Her background also informs her view on ageing. At 56, she feels she waited so long for her life to begin that she doesn’t feel as deeply into it as she possibly should. Consequently, she pays little attention to the passing years.

“I’m not mad about people who dwell on ageing,” she says. “I still have this belief that if I started practising for an event in the Olympics and I worked really hard, I could be in the next Games.”

Despite working alongside Hughesy for 18 years, she says she couldn’t put her family through a move to Sydney to co-host the breakfast show with him when she returned from Italy.

She’s grateful for the past year with her father Jan, who died in August, and is now hosting the 3pm Pick Up on the KIIS Network three times each week with Monty Dimond.

She loves working with women – pointing out that the conversations tend to be circular rather than linear, which they often are with men – though she believes mums are universally corralled into a narrow stereotype.

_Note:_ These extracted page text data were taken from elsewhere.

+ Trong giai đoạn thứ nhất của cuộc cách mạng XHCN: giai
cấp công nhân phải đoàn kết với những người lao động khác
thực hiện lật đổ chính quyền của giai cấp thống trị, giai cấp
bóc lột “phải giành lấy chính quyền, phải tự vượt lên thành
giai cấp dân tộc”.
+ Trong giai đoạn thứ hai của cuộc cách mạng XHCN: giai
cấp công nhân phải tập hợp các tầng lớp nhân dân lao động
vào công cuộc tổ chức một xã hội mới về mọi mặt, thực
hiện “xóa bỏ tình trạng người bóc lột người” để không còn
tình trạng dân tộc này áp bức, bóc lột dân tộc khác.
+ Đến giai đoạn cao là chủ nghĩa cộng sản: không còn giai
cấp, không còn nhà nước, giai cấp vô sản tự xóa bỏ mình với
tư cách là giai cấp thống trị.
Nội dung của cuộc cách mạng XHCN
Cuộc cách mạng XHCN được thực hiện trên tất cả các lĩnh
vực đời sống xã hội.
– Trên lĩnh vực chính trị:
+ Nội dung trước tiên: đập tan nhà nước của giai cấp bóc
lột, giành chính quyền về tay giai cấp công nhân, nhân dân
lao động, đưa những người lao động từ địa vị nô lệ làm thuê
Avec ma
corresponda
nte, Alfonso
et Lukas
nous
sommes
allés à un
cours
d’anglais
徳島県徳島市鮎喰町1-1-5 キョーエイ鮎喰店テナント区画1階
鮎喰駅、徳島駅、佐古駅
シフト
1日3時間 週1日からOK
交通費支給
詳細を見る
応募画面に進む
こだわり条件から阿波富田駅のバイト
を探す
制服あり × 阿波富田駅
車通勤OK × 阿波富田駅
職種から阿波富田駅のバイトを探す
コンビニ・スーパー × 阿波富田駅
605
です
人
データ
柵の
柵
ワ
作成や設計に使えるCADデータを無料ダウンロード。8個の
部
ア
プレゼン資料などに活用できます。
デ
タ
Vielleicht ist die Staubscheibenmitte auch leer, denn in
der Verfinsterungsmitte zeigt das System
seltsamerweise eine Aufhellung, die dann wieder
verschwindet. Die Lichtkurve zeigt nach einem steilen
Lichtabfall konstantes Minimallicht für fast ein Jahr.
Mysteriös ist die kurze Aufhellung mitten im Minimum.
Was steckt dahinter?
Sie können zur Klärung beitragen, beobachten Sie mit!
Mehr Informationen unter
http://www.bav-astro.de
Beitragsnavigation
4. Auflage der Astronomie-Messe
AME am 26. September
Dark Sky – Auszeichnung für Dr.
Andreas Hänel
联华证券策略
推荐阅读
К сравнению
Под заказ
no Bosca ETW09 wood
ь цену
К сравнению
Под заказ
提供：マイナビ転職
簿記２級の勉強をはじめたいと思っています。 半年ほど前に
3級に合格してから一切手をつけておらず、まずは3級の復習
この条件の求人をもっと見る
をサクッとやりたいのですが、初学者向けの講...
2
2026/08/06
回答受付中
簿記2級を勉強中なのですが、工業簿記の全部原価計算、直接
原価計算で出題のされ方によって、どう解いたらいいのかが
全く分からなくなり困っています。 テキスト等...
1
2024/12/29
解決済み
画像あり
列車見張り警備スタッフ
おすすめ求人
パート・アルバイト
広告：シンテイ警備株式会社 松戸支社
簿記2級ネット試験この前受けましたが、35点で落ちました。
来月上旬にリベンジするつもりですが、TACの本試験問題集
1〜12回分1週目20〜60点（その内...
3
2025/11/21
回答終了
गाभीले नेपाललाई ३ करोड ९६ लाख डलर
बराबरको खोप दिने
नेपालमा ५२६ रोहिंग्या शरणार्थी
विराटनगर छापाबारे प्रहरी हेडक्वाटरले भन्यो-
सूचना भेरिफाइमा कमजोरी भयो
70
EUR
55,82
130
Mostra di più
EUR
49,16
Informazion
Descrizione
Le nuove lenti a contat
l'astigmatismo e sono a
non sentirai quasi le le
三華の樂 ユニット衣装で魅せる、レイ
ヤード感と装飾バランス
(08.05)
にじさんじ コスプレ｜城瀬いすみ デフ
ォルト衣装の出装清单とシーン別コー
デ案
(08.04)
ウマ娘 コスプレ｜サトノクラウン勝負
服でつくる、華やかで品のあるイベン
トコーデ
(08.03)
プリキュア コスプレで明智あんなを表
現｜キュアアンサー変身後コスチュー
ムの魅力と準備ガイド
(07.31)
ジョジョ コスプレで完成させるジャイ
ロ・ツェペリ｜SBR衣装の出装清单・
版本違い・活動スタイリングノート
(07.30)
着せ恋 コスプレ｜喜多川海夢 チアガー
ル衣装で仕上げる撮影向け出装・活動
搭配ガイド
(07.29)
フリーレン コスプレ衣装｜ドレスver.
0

“You have to remember who you are,” she says emphatically. “It’s so limiting and depressing.”

Kate Langbroek stars on the cover of this Sunday’s Stellar.
Kate Langbroek stars on the cover of this Sunday’s Stellar.

With her husband’s Melbourne bar closed due to lockdown, Langbroek laughingly points out that few couples have spent so much time together pre-retirement. While her memoir covers the highlights – including getting stoned together in Amsterdam – she also chronicles the tensions.

“We’ve had such a beautiful time together, even in the worst of times when it’s been hard,” she says. “There’s no-one else I could imagine doing it with.”

So despite Italy’s dodgy plumbing, the absence of decent potato peelers and the European preference for dark chocolate (she prefers Milky Bar), one has to wonder if she would do it all again.

“Absolutely,” she says, already nostalgic about the time she spent in the “glorious boot”. As she says: “Life isn’t supposed to be endless ecstasy, but you’ve got to be responsible for your own life and your own happiness. So many people don’t do things they want, but I believe you have to be alive in your own life.”

Ciao Bella! Six Take Italy by Kate Langbroek (Simon & Schuster, $32.99) is out Thursday.